In today’s blog, Steve tells us the entire amazing story.
It began around Christmas, back in 2010.
I was working in Derbyshire, as a secondary school headteacher. I had a wife and two beautiful daughters. Life was pretty normal!
I’d just gone skiing in France – and I came back feeling tired. Lots of fatigue, aching ribs and back. I thought I must have cracked a rib or had a muscle injury or something – I certainly didn’t imagine anything could be seriously wrong.
Then, one day, I collapsed. And before I knew it, I was in hospital, where my doctors told me I had kidney failure. My body was producing too much calcium, because I had a form of blood cancer – myeloma.

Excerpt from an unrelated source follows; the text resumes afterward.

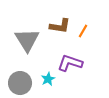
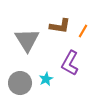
purple L-shape: rotated 80 degrees counterclockwise
cyan star: moved 2 px left
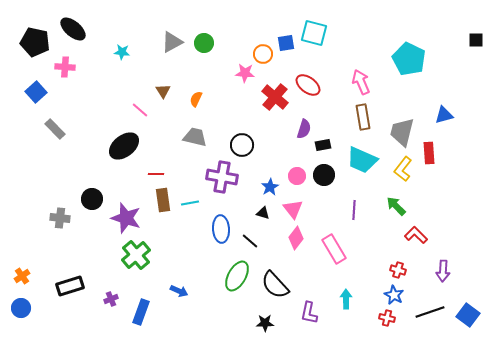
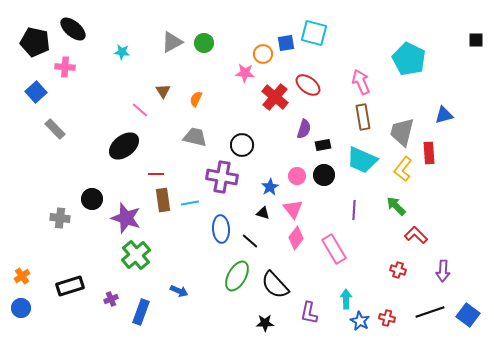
blue star at (394, 295): moved 34 px left, 26 px down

Talking to my family about it was the hardest part. My youngest daughter was taking her finals at university, and my oldest was travelling in Australia. It was incredibly tough, telling her what had happened over the phone; she was Googling myeloma and crying at the same time.
My stem cell transplant
My doctors gave me a drug trial, which was partly successful in reducing the cancer, and then an autologous stem cell transplant (a transplant using my own cells), but that didn’t succeed.

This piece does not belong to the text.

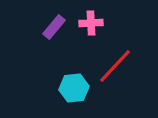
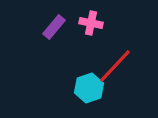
pink cross: rotated 15 degrees clockwise
cyan hexagon: moved 15 px right; rotated 12 degrees counterclockwise
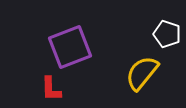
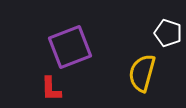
white pentagon: moved 1 px right, 1 px up
yellow semicircle: rotated 24 degrees counterclockwise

They said I might only have 12 months to live. But I had one chance; a stem cell transplant from a stranger.
My consultant put me in touch with Anthony Nolan, and they found me a 10/10 match. It was fantastic news!

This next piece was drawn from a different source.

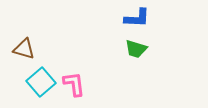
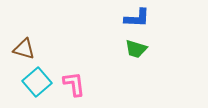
cyan square: moved 4 px left
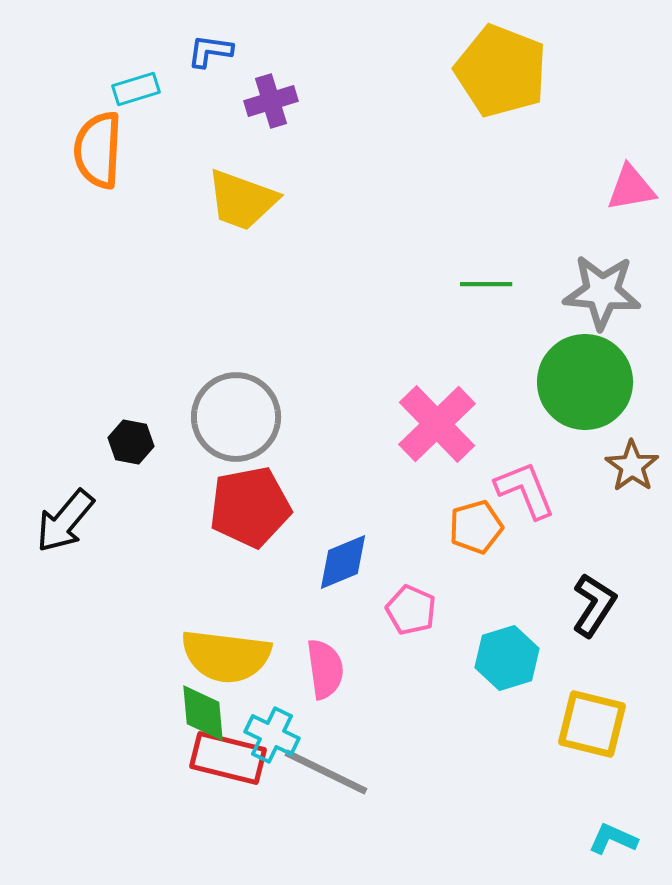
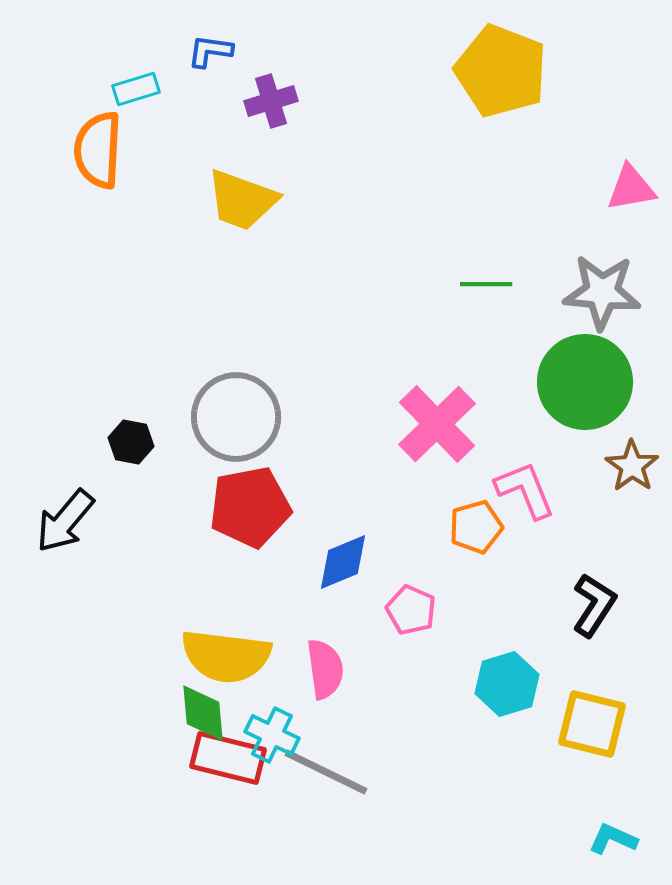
cyan hexagon: moved 26 px down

In the summer of 2012, I had my transplant – but initially, it didn’t take hold. I had three ‘top-ups’ of stem cells, but my condition was getting worse all the time. I assumed that was it; I was going to die before I even had a chance to be a granddad.
My miracle donor
Then, six months later, something changed. My body started fighting back, and the stem cells started taking hold. I contracted Graft versus Host Disease – which manifested in a series of rashes. And within three or four months, I was almost completely recovered.
By December 2013, I was in remission.
I didn’t know anything about my donor, apart from the fact that he was a man in his 20s. I always thought that when I found out who he was, I would take him out for a slap-up meal and a few pints!
I sent him an anonymous card, and then began to exchange emails with him. It turned out that my stem cell donor’s name was Tom, and we had a lot in common; he was a mountain biker, just like me. (I did have a bit of a joke with him that I was worried that he’d turn out to be a Manchester United supporter!)
We met for the first time in September 2015, to celebrate World Marrow Donor Day. Until then he was just a bag of blood – it was incredible to be able to put a face to my stem cells! More than that, it was a chance for me to express my gratitude. . He put himself out for a stranger and he had no idea who that person was, and for that I am extremely thankful.
Why your support matters
Tom is one of a kind. But he’s also just part of something that’s much, much bigger. I’ve started volunteering with Anthony Nolan’s R&Be programme myself since my transplant, giving talks about donation at schools – and one of the young people I helped to sign up has gone on to be a stem cell donor!
The more people who support Anthony Nolan’s work, the better the chances of giving someone extra time with their family – and when you have blood cancer, that’s what you really want.